Project

Euergetism in Late Antiquity

Code
bof/baf/4y/2024/01/755
Duration
01 January 2024 → 31 December 2025
Funding
Regional and community funding: Special Research Fund
Research disciplines
  • Humanities and the arts
    • Ancient history
Keywords
Benefactors Late Antiquity Euergetism Late Antique Cities
 
Project description

Euergetism, or gift-giving by the wealthy in the Greco-Roman world to their city in exchange for public honours, experienced an unprecedented proliferation in the early Roman empire. However, with the rise of Christianity in the Roman world, it is thought that euergetism (from the Greek euergetes, benefactor) in its classic, civic sense declined.
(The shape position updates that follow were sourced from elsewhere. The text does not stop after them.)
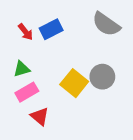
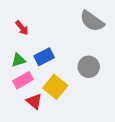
blue rectangle: (51, 29) -> (44, 57), moved
yellow square: (74, 83) -> (55, 87), moved

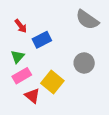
blue rectangle: (44, 57) -> (42, 40), moved
green triangle: (19, 60) -> (18, 57), turned -32

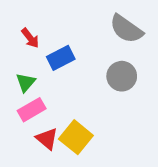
gray circle: (84, 63) -> (122, 76), moved
yellow square: (52, 82) -> (76, 137), moved

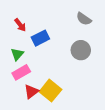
gray semicircle: (126, 29) -> (84, 19), size x0.7
red triangle: (47, 139) -> (31, 92), turned 42

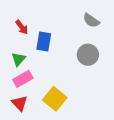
blue rectangle: (40, 38) -> (44, 41), turned -54
red triangle: (31, 92) -> (20, 103), moved, turned -35

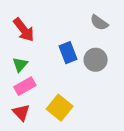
red arrow: (22, 27) -> (24, 30), size x1.5
blue rectangle: (44, 41) -> (68, 53), moved, turned -30

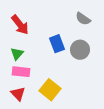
pink rectangle: (25, 86) -> (21, 72), turned 36

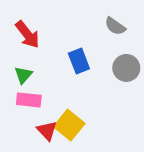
gray circle: (80, 50) -> (126, 68), moved
red triangle: (18, 94) -> (47, 131), moved

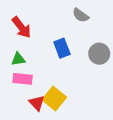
gray semicircle: (115, 26) -> (81, 15), moved
green triangle: (23, 75) -> (18, 59), turned 40

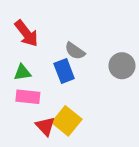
gray semicircle: (81, 15) -> (75, 51), moved
blue rectangle: (62, 48) -> (64, 71), moved

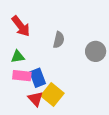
gray semicircle: (75, 51) -> (59, 40), turned -112
blue rectangle: (64, 71) -> (38, 78), moved

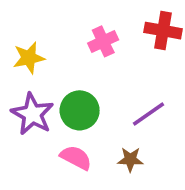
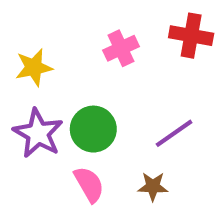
pink semicircle: (76, 158) -> (89, 184), turned 32

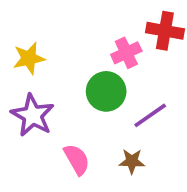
pink cross: (121, 48) -> (126, 53), moved
green circle: (93, 129) -> (106, 91), moved

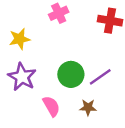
pink cross: (126, 53) -> (59, 13), moved
green circle: (106, 91) -> (71, 74), moved

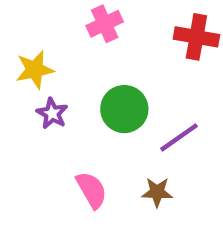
green circle: (71, 74) -> (124, 109), moved
purple star: (22, 77) -> (52, 113), moved, size x0.6

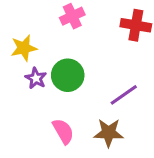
green circle: (124, 109) -> (68, 75), moved
brown star: (157, 192) -> (109, 133), size x1.4

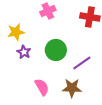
green circle: (68, 75) -> (56, 50), moved

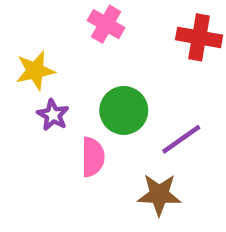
pink cross: (48, 11) -> (106, 24), turned -35
pink semicircle: (42, 87) -> (93, 157), moved, turned 30

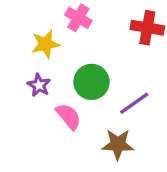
yellow star: (35, 71) -> (45, 44), moved
pink semicircle: (93, 157) -> (68, 116), turned -40

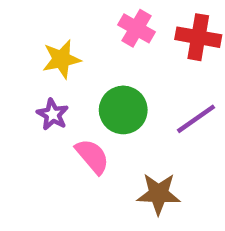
pink cross: (78, 18) -> (136, 28), moved
purple line: (134, 103) -> (196, 119), moved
With Christian donors caring about saving their soul rather than improving their reputation among their fellow-citizens, P. Veyne stated, euergetism lost its rationale. According to P. Brown, a shift in the social imagination occurred, in which a Greco-Roman ‘civic model of society’, exemplified by elites benefitting their fellow-citizens, was replaced by a Judeo-Christian ideal of the rich caring for the poor. Yet, it is argued (cf. C. Lepelley, R. Haensch, Y. Duval and L. Pietri, Ch. J. Goddard, D. F. Caner), this scenario seems at odds with evidence for e.g. the continuing popularity of investment by local elites, pagan and Christian, in games and public buildings, including churches, in late antique cities, the feverish imperial elite and emperor-sponsored world of the circus, and persistent concerns expressed by authors such as Augustine of Hippo or John Chrysostom about Christian engagement with euergetic culture. A rival model of ‘Christian euergetism’ was proposed (J.-P. Caillet), emphasizing continuities with the civic munificence of the high empire. This project engages with this debate in an attempt to find a novel take on the subject, one that is not so much focussed on continuities or wholesale transformation but rather on the specific role(s) played by late antique benefactions and benefactors in late antique society, focussing on categories of gifts, their context (civic, ecclesiastical, private, rural?), the social profiles of donors/recipients, discourses of benefaction and/or charity, and on the recognition (honours, high status, personal salvation…) donors expected/received in return for their gifts. Within the project funding will be pooled with colleagues to be able to let a junior researcher write a PhD thesis on this subject.